Does Hill actually not see the disconnect in her own tweet? NFL players, now with knowledge of CTE and brain trauma, feel they're making a personal choice to play a sport they know is dangerous to them. They want the same personal choice about injecting something into their bodies.

And when Hopkins suggested he might retire rather than take the jab, he wasn't talking about his health. He was talking about the feeling that he should have the right to make his own decisions.

From my end, it seems that the anti-vax argument isn't even about the vaccine, but about the American right to individuality. Don't tell me what to do. Don't tell me you know better. Don't tell me you're smarter than me. Don't try to take control of my body by forcing me to put something in it.

The problem is, this isn't an individual issue. It's a community issue.

Former Dallas Cowboys receiver Michael Irvin got things going a few days ago when he talked about NFL rules that teams with 85% of their players vaccinated will have a competitive advantage this season. Why? Because under NFL rules agreed to by the players' association, vaccinated teams will have fewer restrictions in practices and meetings.

So Irvin ripped into the Cowboys and, in theory, any team that hasn't met the 85% threshold, as not doing all they can to win football games.

"Jimmy [Johnson, Irvin's former coach in Dallas] made that abundantly clear," Irvin said, according to ESPN. "And not being one of the [vaccinated] teams says there's other things to a great number of people on this team that are more important than winning championships. And that makes me worried."

In came the NFL's original anti-vaxxer, Bills receiver Cole Beasley, on Twitter:

"I'll get vaccinated and be an advocate for it if Pfizer puts a percentage of its earnings from the vaccine in my wife's name," he tweeted recently.

I guess the point is that Pfizer isn't in this to save the world, but only to make a buck. The question I have is this: What is Beasley in this for? I'm not asking why he's playing football. The question is why he has chosen a second career as anti-vax influencer, claiming that common sense leads him to the conclusion that the vaccine is some sort of plot against human freedoms?

Mark Cuban does understand the platform and fully understands its weight and responsibility. So he argued back at Beasley through Twitter: "I'll tell you what Cole. You get vaccinated and promote vaccination on all your social, I'll buy your wife a share of Pfizer stock. It pays a 3.78% dividend. That way she is getting a percentage of Pfizer's earnings. Deal?"

Beasley tweeted back at Cuban that he doesn't want his money and wasn't being "literal."

So it's just some sort of exercise for fun? Because that seems like a dangerous game to me, though that might just be the Bill Gates microchip in my head doing the talking.

There is no point in arguing for or against the vaccine any more. We are officially done. There are no arguments left to be made. We all know all of them by now. What we don't know is how all this COVID bickering is going to impact what happens on the fields and courts.

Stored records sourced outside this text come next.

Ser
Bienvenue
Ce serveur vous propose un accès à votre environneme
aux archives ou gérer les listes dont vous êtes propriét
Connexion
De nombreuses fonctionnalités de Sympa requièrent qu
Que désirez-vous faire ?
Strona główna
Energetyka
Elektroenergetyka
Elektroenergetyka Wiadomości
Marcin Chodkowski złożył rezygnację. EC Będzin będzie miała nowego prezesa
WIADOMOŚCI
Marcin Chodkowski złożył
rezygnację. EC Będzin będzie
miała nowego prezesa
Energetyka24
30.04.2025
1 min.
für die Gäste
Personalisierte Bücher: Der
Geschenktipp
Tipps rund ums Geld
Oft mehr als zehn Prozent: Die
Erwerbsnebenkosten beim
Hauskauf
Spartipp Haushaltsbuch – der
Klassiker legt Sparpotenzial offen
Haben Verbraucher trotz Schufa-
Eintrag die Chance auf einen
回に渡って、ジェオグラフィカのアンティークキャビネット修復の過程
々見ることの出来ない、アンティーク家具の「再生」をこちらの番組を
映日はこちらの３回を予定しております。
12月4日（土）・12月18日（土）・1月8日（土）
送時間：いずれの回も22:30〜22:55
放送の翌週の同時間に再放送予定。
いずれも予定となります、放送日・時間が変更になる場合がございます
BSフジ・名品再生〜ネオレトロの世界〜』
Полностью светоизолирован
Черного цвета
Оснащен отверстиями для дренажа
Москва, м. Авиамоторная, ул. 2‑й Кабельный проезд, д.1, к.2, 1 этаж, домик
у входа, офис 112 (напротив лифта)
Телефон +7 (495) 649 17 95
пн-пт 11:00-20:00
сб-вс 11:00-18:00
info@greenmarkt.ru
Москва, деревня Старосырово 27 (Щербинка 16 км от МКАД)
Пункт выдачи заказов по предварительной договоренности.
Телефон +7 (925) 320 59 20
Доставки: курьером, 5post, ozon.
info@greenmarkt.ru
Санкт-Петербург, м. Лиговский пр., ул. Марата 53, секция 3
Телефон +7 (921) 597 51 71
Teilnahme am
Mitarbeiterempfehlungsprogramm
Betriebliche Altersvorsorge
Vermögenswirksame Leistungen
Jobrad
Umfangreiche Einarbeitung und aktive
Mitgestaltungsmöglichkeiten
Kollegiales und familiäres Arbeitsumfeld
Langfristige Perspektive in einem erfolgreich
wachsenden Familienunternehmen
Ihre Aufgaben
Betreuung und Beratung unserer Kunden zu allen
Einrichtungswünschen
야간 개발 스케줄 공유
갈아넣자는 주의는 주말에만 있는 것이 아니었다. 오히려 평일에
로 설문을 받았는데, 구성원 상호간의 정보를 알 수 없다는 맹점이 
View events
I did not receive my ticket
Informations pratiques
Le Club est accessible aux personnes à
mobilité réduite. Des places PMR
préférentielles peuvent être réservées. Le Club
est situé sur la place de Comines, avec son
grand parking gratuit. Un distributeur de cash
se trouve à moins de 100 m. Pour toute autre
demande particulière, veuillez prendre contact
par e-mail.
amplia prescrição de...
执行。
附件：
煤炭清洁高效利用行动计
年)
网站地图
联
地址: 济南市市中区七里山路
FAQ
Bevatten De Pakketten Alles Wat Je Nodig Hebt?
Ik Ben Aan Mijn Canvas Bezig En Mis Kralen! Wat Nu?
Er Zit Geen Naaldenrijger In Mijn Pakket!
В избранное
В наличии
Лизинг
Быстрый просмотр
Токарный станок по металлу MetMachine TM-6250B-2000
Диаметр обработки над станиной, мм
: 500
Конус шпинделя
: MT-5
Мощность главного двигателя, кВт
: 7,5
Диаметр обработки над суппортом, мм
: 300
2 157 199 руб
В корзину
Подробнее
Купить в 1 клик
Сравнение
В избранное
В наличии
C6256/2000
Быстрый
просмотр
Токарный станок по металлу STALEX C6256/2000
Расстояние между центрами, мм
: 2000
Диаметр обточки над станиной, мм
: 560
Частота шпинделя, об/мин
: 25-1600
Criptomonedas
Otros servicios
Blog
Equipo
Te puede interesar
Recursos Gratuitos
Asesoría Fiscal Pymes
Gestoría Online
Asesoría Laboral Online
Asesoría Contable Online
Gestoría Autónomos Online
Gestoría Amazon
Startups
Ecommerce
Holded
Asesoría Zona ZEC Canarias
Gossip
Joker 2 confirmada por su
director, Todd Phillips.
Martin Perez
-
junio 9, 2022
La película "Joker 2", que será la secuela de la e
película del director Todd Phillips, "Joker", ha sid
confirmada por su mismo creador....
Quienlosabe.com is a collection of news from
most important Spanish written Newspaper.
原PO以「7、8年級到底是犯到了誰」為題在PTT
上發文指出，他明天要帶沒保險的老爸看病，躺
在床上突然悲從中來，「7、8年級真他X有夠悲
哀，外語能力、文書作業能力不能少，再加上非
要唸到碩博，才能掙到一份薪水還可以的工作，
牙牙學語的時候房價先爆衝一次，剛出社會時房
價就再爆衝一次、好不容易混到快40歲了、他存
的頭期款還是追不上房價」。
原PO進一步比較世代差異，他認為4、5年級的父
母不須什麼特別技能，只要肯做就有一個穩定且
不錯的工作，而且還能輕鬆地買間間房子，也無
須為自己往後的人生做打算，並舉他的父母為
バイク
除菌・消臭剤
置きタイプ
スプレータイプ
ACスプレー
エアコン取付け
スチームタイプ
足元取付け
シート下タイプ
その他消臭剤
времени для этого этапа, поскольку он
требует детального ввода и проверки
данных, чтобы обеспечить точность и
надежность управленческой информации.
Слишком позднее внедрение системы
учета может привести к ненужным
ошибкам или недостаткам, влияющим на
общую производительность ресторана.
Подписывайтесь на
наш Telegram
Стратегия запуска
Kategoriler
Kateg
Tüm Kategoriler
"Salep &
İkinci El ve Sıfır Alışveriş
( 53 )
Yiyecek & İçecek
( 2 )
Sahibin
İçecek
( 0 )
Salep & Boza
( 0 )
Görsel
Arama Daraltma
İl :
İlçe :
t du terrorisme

A New York Yankees-Boston Red Sox game was postponed when six Yankees failed a COVID test. Athletes keep showing up in Tokyo for the Olympics only to be turned away because they have COVID.

In fact, earlier this week, an Olympics official wouldn't rule out the possibility that the Olympics might still be canceled if enough athletes show up with COVID.

Let's get back to the tweetin' and deletin' in the Wild West.

"Vaccine I can't do it," Tampa Bay running back Leonard Fournette tweeted ... then deleted.

"The NFLPA F---ing suck," New England linebacker Matt Judon tweeted.

But their anti-vax leader, Beasley, said nothing has changed. He's free:

"If you're scared of me then steer clear, or get vaccinated. Point. Blank. Period. I may die of covid, but I'd rather die actually living."

Clint Eastwood couldn't have said it better.